- Shannon Simmons does a few of the exercises you can try at home.
I don’t know why it isn’t a compliment to be called a dumbbell. Not only are these weights adaptable to multiple different indoor exercises; they also provide the extra level of challenge you need to continue to progress through the winter months with an indoor workout. They’re cheap and easy to store even in a small apartment. What more do you want?
To get started, buy a pair of 10- to 15-pound dumbbells if you’re a woman, and 20- to 25-pound dumbbells if you’re a man. Here’s the cool thing: The amount of weight is flexible because you can increase your workout with less rest and more reps if the weight is too light. Or you can go with fewer reps and more rest if the weight is too challenging.
Don’t forget to include some element of accountability in your program. Whether you invite a friend to “BYOW” — bring your own weights — for a fun-filled exercise session, take part in a weekly accountability group, keep a fitness journal or get some support with online groups, you’re more likely to keep up with your training if you make yourself accountable.
Once you’ve got your equipment and made the mental commitment to set aside the time to exercise, here’s a great routine you can do in pretty much any room of your house.
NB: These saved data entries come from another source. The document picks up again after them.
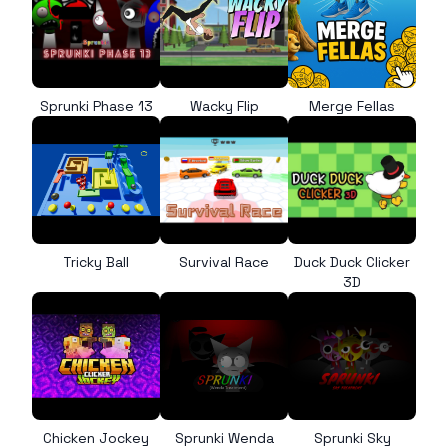
Sprunki Phase 13
Wacky Flip
Merge Fellas
Tricky Ball
Survival Race
Duck Duck Clicker
3D
Chicken Jockey
Sprunki Wenda
Sprunki Sky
You’ll mix a variety of exercises, using the dumbbells with some and just your body weight with others to get a combined effect of cardio and strength training.
FITNESS FOR DUMMIES
1) Dumbbell Burpee: Start in a squat position, hands on the dumbbells on the floor. Kick your feet back while lowering yourself into a pushup; quickly return to the squat position while pushing up with your arms. Finish by leaping up out of the squat.
2) Dumbbell Lunge and Curl: Stand with a dumbbell in each hand, and step into a lunge until your back knee nearly touches the floor; return to starting position while curling the dumbbells. Finish by rotating your arms out and pressing the dumbbells up over your head. Switch legs and repeat.
3) Dumbbell Side Plank: Hold your body in a straight line from head to feet with one hand on the floor, the other overhead holding a dumbbell. Hold your position for 10 seconds, then switch sides and repeat.
4) Dumbbell Squat and Press: Start with dumbbells at shoulder height, then squat down, keeping your back arched, until your knees are bent at 90 degrees. Press up out of the squat as you push the dumbbells over your head. Lower the dumbbells back to shoulder height and repeat.